The Australian Prudential Regulation Authority (APRA) has warned that its newly released cyber security strategy requires more intense focus from financial firms. The regulator has ordered insurers, banks, and super funds to conduct urgent audits against the new prudential standard to ensure they’re compliant.
APRA’s new five-year cybersecurity strategy extends the regulator’s influence into non-banks, including third-party IT suppliers, fund managers, and payment companies, to defend the financial system from the growing threat of cyber attackers.
“Our view that it’s only a matter of time until a major incident occurs hasn’t changed.
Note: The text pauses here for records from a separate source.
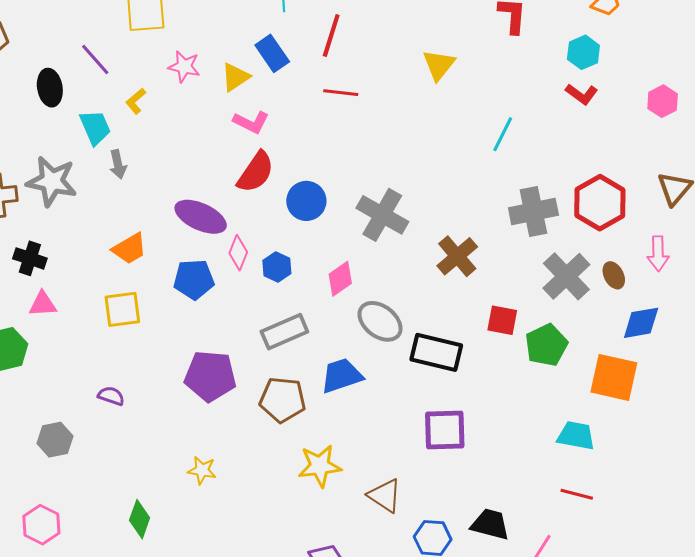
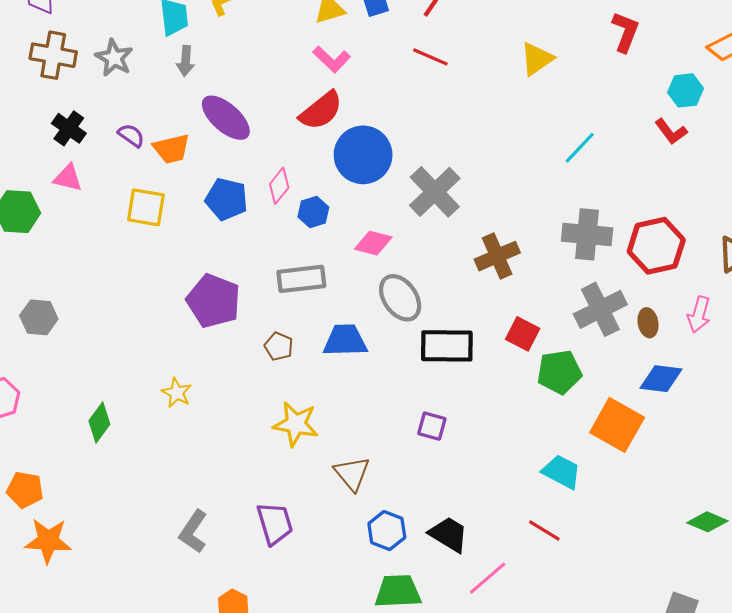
gray star: (52, 181) -> (114, 58), size x0.7
blue circle: (306, 201) -> (363, 155), size x1.4
purple ellipse: (201, 217) -> (226, 118), moved
pink diamond: (340, 279) -> (373, 243), turned 33
black rectangle: (436, 352) -> (447, 346), turned -30
purple semicircle: (111, 396) -> (131, 135), moved
brown pentagon: (283, 400) -> (279, 346), size x0.6
purple square: (445, 430) -> (432, 426), size x0.6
In light of evidence that boards frequently don’t understand or are not adequately informed about cyber risks, we’re no longer prepared to simply take their words for it – we want compliance independently verified,” said APRA executive Geoff Summerhayes, as reported by the Australian Financial Review (AFR).
He emphasised that it’s “only a matter of time” before hackers hit a major financial institution. Therefore, bank boards should engage an external audit firm to review compliance with the regulator’s prudential standard on cybersecurity, known as CPS 234.
APRA also calls for more investment into internal audit teams to police standards, and for much stricter vetting of third-party suppliers.
“If boards are unwilling or unable to make the required changes in a timely manner, we will consider using formal enforcement action,” Summerhayes said.
“In an environment where an attack on one of us could be an attack on any of us, our financial system is only as resilient to cyberattacks as the weakest link in the chain. By working together, we can actually capitalise on our increased connectivity to strengthen the chain and protect ourselves by protecting each other.”